** Given data follows **
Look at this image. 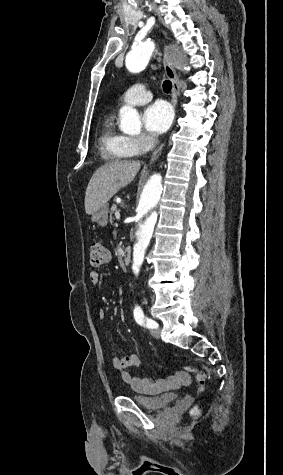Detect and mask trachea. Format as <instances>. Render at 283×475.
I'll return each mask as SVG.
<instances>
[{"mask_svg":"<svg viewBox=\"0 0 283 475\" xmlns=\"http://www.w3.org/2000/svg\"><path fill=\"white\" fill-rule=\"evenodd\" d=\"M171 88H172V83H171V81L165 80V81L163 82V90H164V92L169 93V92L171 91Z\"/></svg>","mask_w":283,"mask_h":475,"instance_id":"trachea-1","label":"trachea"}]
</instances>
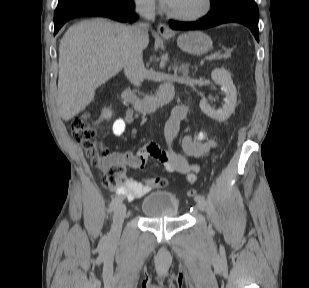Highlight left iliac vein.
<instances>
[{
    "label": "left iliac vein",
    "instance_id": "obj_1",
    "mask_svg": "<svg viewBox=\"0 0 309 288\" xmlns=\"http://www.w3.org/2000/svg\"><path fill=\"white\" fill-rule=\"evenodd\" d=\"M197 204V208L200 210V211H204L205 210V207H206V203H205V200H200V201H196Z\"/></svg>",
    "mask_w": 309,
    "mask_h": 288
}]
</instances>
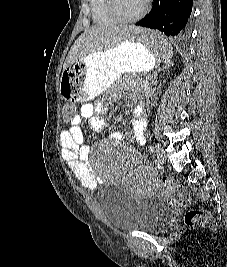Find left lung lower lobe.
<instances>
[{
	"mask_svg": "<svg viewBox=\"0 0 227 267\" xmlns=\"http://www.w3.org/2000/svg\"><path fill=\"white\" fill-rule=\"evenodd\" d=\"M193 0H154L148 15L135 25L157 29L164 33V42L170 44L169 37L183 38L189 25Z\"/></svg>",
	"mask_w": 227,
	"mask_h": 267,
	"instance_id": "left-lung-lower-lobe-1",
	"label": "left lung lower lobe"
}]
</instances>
** End of Given data **
→ **Goal of the exercise**:
A bare number is required: the count of lines above with the string "viewBox".

→ **Written solution**:
3